Chinese mourners gather outside the Babaoshan Revolutionary Cemetery in western Beijing, in January 2005. Former Chinese premier Zhao Ziyang was cremated during a tightly controlled funeral as Beijing signalled it had no intention of changing its stance on the reformist leader purged for opposing the 1989 Tiananmen massacre. Yu/AFP Photo/AFP
HONG KONG/SINGAPORE, - The chief China correspondent of Singapore's government-linked English-language daily, the Straits Times, has been detained in Beijing, the newspaper's publisher Singapore Press Holdings Ltd. said on Monday.

The group said that Hong Kong-based correspondent Ching Cheong, 55, was being held by authorities in the Chinese capital but declined to discuss details.

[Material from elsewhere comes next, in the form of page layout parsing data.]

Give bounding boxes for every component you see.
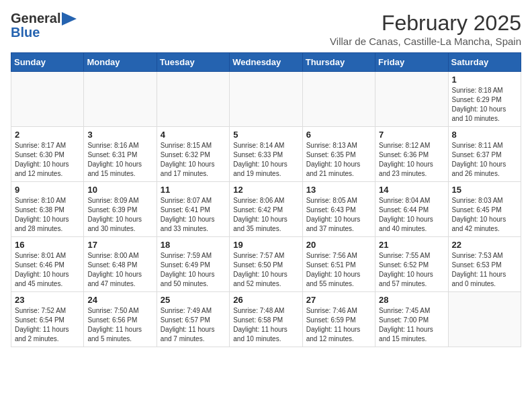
calendar-week-row: 2Sunrise: 8:17 AM Sunset: 6:30 PM Daylig… bbox=[11, 127, 521, 182]
calendar-week-row: 23Sunrise: 7:52 AM Sunset: 6:54 PM Dayli… bbox=[11, 292, 521, 347]
day-info: Sunrise: 8:17 AM Sunset: 6:30 PM Dayligh… bbox=[15, 141, 80, 179]
calendar-cell: 12Sunrise: 8:06 AM Sunset: 6:42 PM Dayli… bbox=[230, 182, 302, 237]
calendar-cell: 25Sunrise: 7:49 AM Sunset: 6:57 PM Dayli… bbox=[157, 292, 229, 347]
calendar-cell: 28Sunrise: 7:45 AM Sunset: 7:00 PM Dayli… bbox=[375, 292, 448, 347]
calendar-header-row: SundayMondayTuesdayWednesdayThursdayFrid… bbox=[11, 53, 521, 72]
day-number: 10 bbox=[87, 185, 152, 195]
page-header: General Blue February 2025 Villar de Can… bbox=[11, 11, 521, 47]
day-number: 20 bbox=[306, 240, 371, 250]
location: Villar de Canas, Castille-La Mancha, Spa… bbox=[330, 36, 521, 47]
day-info: Sunrise: 8:10 AM Sunset: 6:38 PM Dayligh… bbox=[15, 196, 80, 234]
calendar-cell: 13Sunrise: 8:05 AM Sunset: 6:43 PM Dayli… bbox=[302, 182, 375, 237]
day-info: Sunrise: 7:49 AM Sunset: 6:57 PM Dayligh… bbox=[161, 306, 226, 344]
day-info: Sunrise: 8:18 AM Sunset: 6:29 PM Dayligh… bbox=[452, 86, 517, 124]
title-area: February 2025 Villar de Canas, Castille-… bbox=[330, 11, 521, 47]
calendar-cell: 7Sunrise: 8:12 AM Sunset: 6:36 PM Daylig… bbox=[375, 127, 448, 182]
day-info: Sunrise: 8:06 AM Sunset: 6:42 PM Dayligh… bbox=[233, 196, 298, 234]
calendar-cell: 22Sunrise: 7:53 AM Sunset: 6:53 PM Dayli… bbox=[448, 237, 521, 292]
calendar-cell bbox=[302, 72, 375, 127]
logo-text-general: General bbox=[11, 11, 60, 26]
logo: General Blue bbox=[11, 11, 77, 40]
calendar-week-row: 9Sunrise: 8:10 AM Sunset: 6:38 PM Daylig… bbox=[11, 182, 521, 237]
day-info: Sunrise: 8:01 AM Sunset: 6:46 PM Dayligh… bbox=[15, 251, 80, 289]
day-info: Sunrise: 7:52 AM Sunset: 6:54 PM Dayligh… bbox=[15, 306, 80, 344]
day-number: 13 bbox=[306, 185, 371, 195]
day-info: Sunrise: 7:46 AM Sunset: 6:59 PM Dayligh… bbox=[306, 306, 371, 344]
calendar-cell: 16Sunrise: 8:01 AM Sunset: 6:46 PM Dayli… bbox=[11, 237, 84, 292]
day-number: 9 bbox=[15, 185, 80, 195]
calendar-cell: 3Sunrise: 8:16 AM Sunset: 6:31 PM Daylig… bbox=[84, 127, 157, 182]
day-number: 26 bbox=[233, 295, 298, 305]
calendar-week-row: 16Sunrise: 8:01 AM Sunset: 6:46 PM Dayli… bbox=[11, 237, 521, 292]
day-number: 17 bbox=[87, 240, 152, 250]
weekday-header: Sunday bbox=[11, 53, 84, 72]
calendar-cell: 26Sunrise: 7:48 AM Sunset: 6:58 PM Dayli… bbox=[230, 292, 302, 347]
day-number: 3 bbox=[87, 130, 152, 140]
calendar-cell: 11Sunrise: 8:07 AM Sunset: 6:41 PM Dayli… bbox=[157, 182, 229, 237]
calendar-cell: 14Sunrise: 8:04 AM Sunset: 6:44 PM Dayli… bbox=[375, 182, 448, 237]
day-info: Sunrise: 8:00 AM Sunset: 6:48 PM Dayligh… bbox=[87, 251, 152, 289]
day-number: 28 bbox=[379, 295, 444, 305]
day-info: Sunrise: 8:05 AM Sunset: 6:43 PM Dayligh… bbox=[306, 196, 371, 234]
calendar-cell bbox=[157, 72, 229, 127]
day-number: 11 bbox=[161, 185, 226, 195]
calendar-cell: 5Sunrise: 8:14 AM Sunset: 6:33 PM Daylig… bbox=[230, 127, 302, 182]
day-info: Sunrise: 7:57 AM Sunset: 6:50 PM Dayligh… bbox=[233, 251, 298, 289]
calendar-cell: 21Sunrise: 7:55 AM Sunset: 6:52 PM Dayli… bbox=[375, 237, 448, 292]
day-info: Sunrise: 7:56 AM Sunset: 6:51 PM Dayligh… bbox=[306, 251, 371, 289]
day-info: Sunrise: 8:09 AM Sunset: 6:39 PM Dayligh… bbox=[87, 196, 152, 234]
weekday-header: Saturday bbox=[448, 53, 521, 72]
day-number: 8 bbox=[452, 130, 517, 140]
day-info: Sunrise: 8:04 AM Sunset: 6:44 PM Dayligh… bbox=[379, 196, 444, 234]
day-info: Sunrise: 8:11 AM Sunset: 6:37 PM Dayligh… bbox=[452, 141, 517, 179]
weekday-header: Tuesday bbox=[157, 53, 229, 72]
logo-text-blue: Blue bbox=[11, 25, 40, 40]
calendar-cell: 2Sunrise: 8:17 AM Sunset: 6:30 PM Daylig… bbox=[11, 127, 84, 182]
day-info: Sunrise: 8:15 AM Sunset: 6:32 PM Dayligh… bbox=[161, 141, 226, 179]
calendar-cell bbox=[230, 72, 302, 127]
day-info: Sunrise: 8:12 AM Sunset: 6:36 PM Dayligh… bbox=[379, 141, 444, 179]
day-number: 16 bbox=[15, 240, 80, 250]
calendar-cell: 24Sunrise: 7:50 AM Sunset: 6:56 PM Dayli… bbox=[84, 292, 157, 347]
weekday-header: Friday bbox=[375, 53, 448, 72]
calendar-cell: 9Sunrise: 8:10 AM Sunset: 6:38 PM Daylig… bbox=[11, 182, 84, 237]
calendar-cell bbox=[11, 72, 84, 127]
calendar-cell: 18Sunrise: 7:59 AM Sunset: 6:49 PM Dayli… bbox=[157, 237, 229, 292]
calendar-cell: 4Sunrise: 8:15 AM Sunset: 6:32 PM Daylig… bbox=[157, 127, 229, 182]
day-number: 7 bbox=[379, 130, 444, 140]
day-info: Sunrise: 7:55 AM Sunset: 6:52 PM Dayligh… bbox=[379, 251, 444, 289]
calendar-cell bbox=[375, 72, 448, 127]
svg-marker-0 bbox=[62, 12, 77, 26]
day-number: 21 bbox=[379, 240, 444, 250]
day-number: 1 bbox=[452, 75, 517, 85]
day-number: 2 bbox=[15, 130, 80, 140]
logo-icon bbox=[62, 12, 77, 26]
day-number: 18 bbox=[161, 240, 226, 250]
weekday-header: Wednesday bbox=[230, 53, 302, 72]
day-number: 5 bbox=[233, 130, 298, 140]
day-number: 6 bbox=[306, 130, 371, 140]
calendar-cell: 17Sunrise: 8:00 AM Sunset: 6:48 PM Dayli… bbox=[84, 237, 157, 292]
day-info: Sunrise: 7:59 AM Sunset: 6:49 PM Dayligh… bbox=[161, 251, 226, 289]
calendar-cell: 6Sunrise: 8:13 AM Sunset: 6:35 PM Daylig… bbox=[302, 127, 375, 182]
calendar-table: SundayMondayTuesdayWednesdayThursdayFrid… bbox=[11, 52, 521, 347]
calendar-week-row: 1Sunrise: 8:18 AM Sunset: 6:29 PM Daylig… bbox=[11, 72, 521, 127]
day-info: Sunrise: 8:16 AM Sunset: 6:31 PM Dayligh… bbox=[87, 141, 152, 179]
calendar-cell bbox=[84, 72, 157, 127]
day-info: Sunrise: 8:03 AM Sunset: 6:45 PM Dayligh… bbox=[452, 196, 517, 234]
day-number: 22 bbox=[452, 240, 517, 250]
day-number: 12 bbox=[233, 185, 298, 195]
weekday-header: Thursday bbox=[302, 53, 375, 72]
calendar-cell: 20Sunrise: 7:56 AM Sunset: 6:51 PM Dayli… bbox=[302, 237, 375, 292]
day-number: 24 bbox=[87, 295, 152, 305]
day-info: Sunrise: 8:14 AM Sunset: 6:33 PM Dayligh… bbox=[233, 141, 298, 179]
calendar-cell: 19Sunrise: 7:57 AM Sunset: 6:50 PM Dayli… bbox=[230, 237, 302, 292]
day-info: Sunrise: 7:50 AM Sunset: 6:56 PM Dayligh… bbox=[87, 306, 152, 344]
weekday-header: Monday bbox=[84, 53, 157, 72]
day-info: Sunrise: 7:45 AM Sunset: 7:00 PM Dayligh… bbox=[379, 306, 444, 344]
day-info: Sunrise: 7:53 AM Sunset: 6:53 PM Dayligh… bbox=[452, 251, 517, 289]
calendar-cell: 23Sunrise: 7:52 AM Sunset: 6:54 PM Dayli… bbox=[11, 292, 84, 347]
calendar-cell: 27Sunrise: 7:46 AM Sunset: 6:59 PM Dayli… bbox=[302, 292, 375, 347]
day-number: 14 bbox=[379, 185, 444, 195]
day-number: 25 bbox=[161, 295, 226, 305]
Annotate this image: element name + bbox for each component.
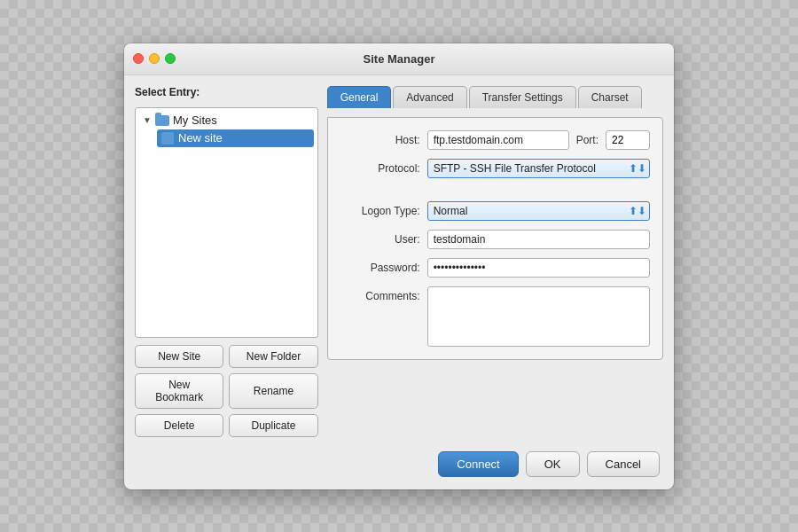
tab-transfer-settings[interactable]: Transfer Settings <box>469 86 576 108</box>
select-entry-label: Select Entry: <box>135 86 318 98</box>
host-input[interactable] <box>427 130 569 150</box>
left-panel: Select Entry: ▼ My Sites New site <box>135 86 318 437</box>
user-input[interactable] <box>427 230 650 249</box>
bottom-bar: Connect OK Cancel <box>135 446 663 479</box>
comments-label: Comments: <box>340 290 420 302</box>
user-label: User: <box>340 233 420 246</box>
protocol-select-wrapper: SFTP - SSH File Transfer Protocol FTP - … <box>427 159 650 178</box>
tree-my-sites[interactable]: ▼ My Sites <box>139 112 314 129</box>
tabs: General Advanced Transfer Settings Chars… <box>327 86 663 108</box>
tree-arrow: ▼ <box>143 115 152 125</box>
delete-button[interactable]: Delete <box>135 414 223 437</box>
password-row: Password: <box>340 258 650 278</box>
new-bookmark-button[interactable]: New Bookmark <box>135 373 223 409</box>
comments-textarea[interactable] <box>427 286 650 347</box>
host-label: Host: <box>340 134 420 146</box>
right-panel: General Advanced Transfer Settings Chars… <box>327 86 663 437</box>
site-icon <box>160 131 175 145</box>
traffic-lights <box>133 53 176 64</box>
logon-type-row: Logon Type: Normal Anonymous Ask for pas… <box>340 201 650 221</box>
tab-general[interactable]: General <box>327 86 392 108</box>
protocol-row: Protocol: SFTP - SSH File Transfer Proto… <box>340 159 650 178</box>
new-site-label: New site <box>178 131 223 145</box>
port-label: Port: <box>576 134 598 146</box>
window-title: Site Manager <box>364 52 435 66</box>
tree-new-site[interactable]: New site <box>157 129 314 147</box>
ok-button[interactable]: OK <box>526 451 580 477</box>
window-body: Select Entry: ▼ My Sites New site <box>124 75 674 489</box>
comments-row: Comments: <box>340 286 650 347</box>
my-sites-label: My Sites <box>173 113 217 127</box>
folder-icon <box>155 113 169 128</box>
new-site-button[interactable]: New Site <box>135 345 223 368</box>
new-folder-button[interactable]: New Folder <box>229 345 317 368</box>
rename-button[interactable]: Rename <box>229 373 317 409</box>
tab-content-general: Host: Port: Protocol: SFTP - SSH File Tr… <box>327 117 663 360</box>
logon-type-select[interactable]: Normal Anonymous Ask for password Intera… <box>427 201 650 221</box>
titlebar: Site Manager <box>124 43 674 75</box>
left-buttons: New Site New Folder New Bookmark Rename … <box>135 345 318 437</box>
password-input[interactable] <box>427 258 650 278</box>
tab-charset[interactable]: Charset <box>578 86 642 108</box>
duplicate-button[interactable]: Duplicate <box>229 414 317 437</box>
site-manager-window: Site Manager Select Entry: ▼ My Sites <box>124 43 674 489</box>
host-row: Host: Port: <box>340 130 650 150</box>
maximize-button[interactable] <box>165 53 176 64</box>
close-button[interactable] <box>133 53 144 64</box>
tab-advanced[interactable]: Advanced <box>393 86 466 108</box>
user-row: User: <box>340 230 650 249</box>
cancel-button[interactable]: Cancel <box>587 451 660 477</box>
logon-type-select-wrapper: Normal Anonymous Ask for password Intera… <box>427 201 650 221</box>
minimize-button[interactable] <box>149 53 160 64</box>
protocol-select[interactable]: SFTP - SSH File Transfer Protocol FTP - … <box>427 159 650 178</box>
port-input[interactable] <box>606 130 650 150</box>
password-label: Password: <box>340 262 420 274</box>
logon-type-label: Logon Type: <box>340 205 420 217</box>
tree-view[interactable]: ▼ My Sites New site <box>135 107 318 338</box>
content-area: Select Entry: ▼ My Sites New site <box>135 86 663 437</box>
protocol-label: Protocol: <box>340 162 420 175</box>
connect-button[interactable]: Connect <box>438 451 518 477</box>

"We have been told by a spokesman for the Chinese Embassy in Singapore that Ching Cheong is assisting security authorities in Beijing with an investigation into a matter not related to the Straits Times," said a spokeswoman.
She added that the company had "no cause to doubt" that Ching conducted himself with "utmost professionalism".

Two newspapers said on Monday that Ching was detained on April 22 in the southern Chinese city of Guangzhou, when he travelled there to collect secret papers involving former Chinese leader Zhao Ziyang who opposed the army's Tiananmen Square massacre in 1989.

Zhao, a former Communist Party chief, was purged for opposing the army massacre of hundreds, perhaps thousands, of student protesters on June 4, 1989. He died in a hospital in Beijing in January.

Citing Ching's wife, Mary Lau, the Hong Kong Economic Times said the journalist had expected to obtain the politically sensitive manuscript from one of his sources.
An official with the Foreign Ministry spokesman's office said she had not seen the reports.

China-born Ching, a permanent Singapore resident and a Hong Kong citizen who has been working for the Straits Times since 1996, could be charged with "stealing core state secrets" by the Chinese government, the Washington Post reported, also citing Lau.

The Hong Kong government said it had no immediate comment on the reports, while the Hong Kong Journalists' Association said it was investigating the newspaper accounts.

China last October, arrested New York Times researcher Zhao Yan for “revealing state secrets”, an offence that carries the death sentence. The secrets were believed to be news that former leader Jiang Zemin was retiring from politics.
Zhao is yet to go on trial.

The New York-based Committee to Protect Journalists said recently that China had the most journalists in prison of any country for the sixth year in a row.

A Singapore government spokeswoman had no immediate comment.